Frequently asked questions
How long does the Merck & Co. interview process typically take?
The timeline varies by role, level, and location, but candidates commonly report that the full process — from application to offer — takes between four and eight weeks. Specialised or senior roles may take longer due to additional interview rounds or internal approvals. Staying in regular, polite contact with your recruiter is the best way to get accurate timeline information for your specific vacancy.
Does Merck & Co. use HireVue or a similar one-way video platform?

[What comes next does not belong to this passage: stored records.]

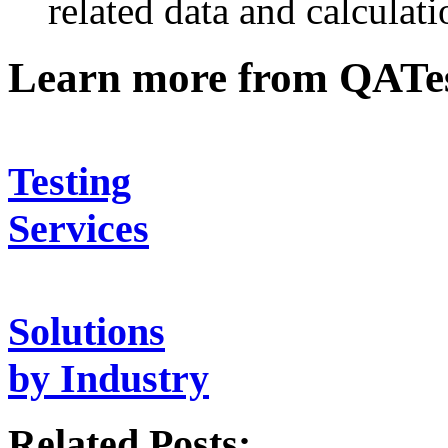
related data and calculati
Learn more from QATe
Testing
Services
Solutions
by Industry
Related Posts: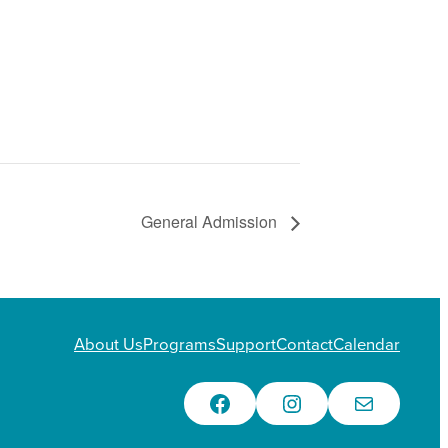
General Admission
About Us
Programs
Support
Contact
Calendar
Facebook
Instagram
Email Us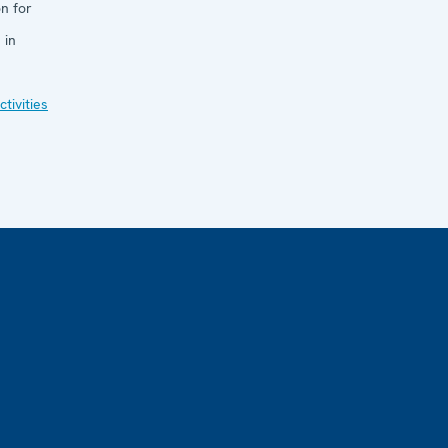
n for
 in
tivities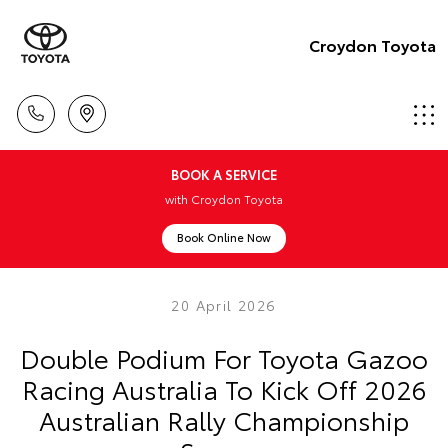
Croydon Toyota
BOOK A SERVICE
with Croydon Toyota
Book Online Now
20 April 2026
Double Podium For Toyota Gazoo
Racing Australia To Kick Off 2026
Australian Rally Championship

Large pharmaceutical companies commonly use automated video interview platforms for early screening stages, and Merck & Co. has been known to include video-based assessments in its process. The specific platform and format can change over time, so check any communications from the recruitment team carefully. Regardless of the platform, the preparation principles — clear STAR answers, strong camera presence, and concise delivery — remain the same.

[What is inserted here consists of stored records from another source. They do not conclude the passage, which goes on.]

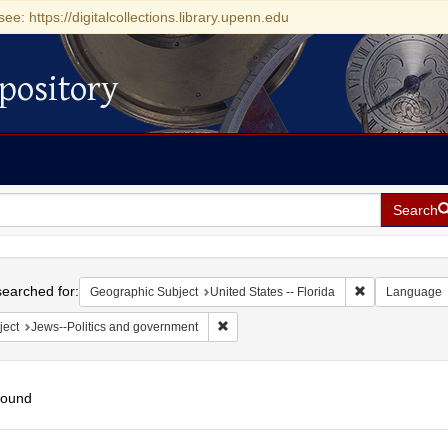
see: https://digitalcollections.library.upenn.edu
pository
Search
h
earched for:
Remove constrai
Geographic Subject
United States -- Florida
Language
Remove constraint Subject: Jews--Polit
ject
Jews--Politics and government
found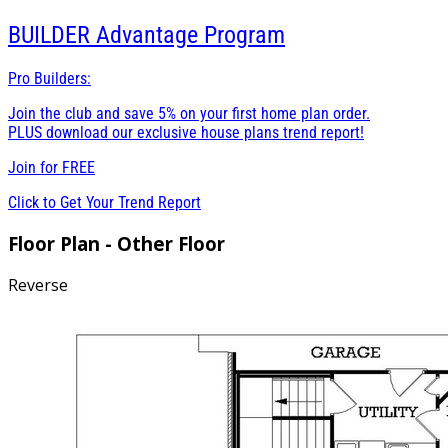
BUILDER
Advantage Program
Pro Builders:
Join the club and save 5% on your first home plan order.
PLUS download our exclusive house plans trend report!
Join for
FREE
Click to Get Your Trend Report
Floor Plan - Other Floor
Reverse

What should I wear to a Merck & Co. interview?
Business professional or smart business casual attire is appropriate for most Merck & Co. interview settings, whether on-site or on video. When in doubt, dress on the more formal side — it is easier to appear slightly overdressed than underdressed in a first impression context. For video interviews, choose a solid, neutral colour that contrasts with your background and avoid busy patterns that can distort on camera.
How important is knowledge of Merck & Co.'s product pipeline?
For commercial, medical affairs, and R&D roles, demonstrating genuine knowledge of the pipeline and therapeutic areas you would be working in is a meaningful differentiator. For corporate functions such as finance, IT, or HR, a broader understanding of the business direction and strategic priorities is more relevant than product-level detail. Either way, reviewing the company's most recent annual report and press releases before your interview is always worthwhile.
How do I answer "Why Merck & Co.?" convincingly?
Avoid generic answers about the company being a "global leader" — interviewers hear this constantly. Instead, anchor your answer in something specific: a particular therapeutic area you are passionate about, a pipeline programme that aligns with your research background, or a stated company value that resonates with a real career decision you have made. Specificity signals genuine motivation and preparation, both of which interviewers actively look for.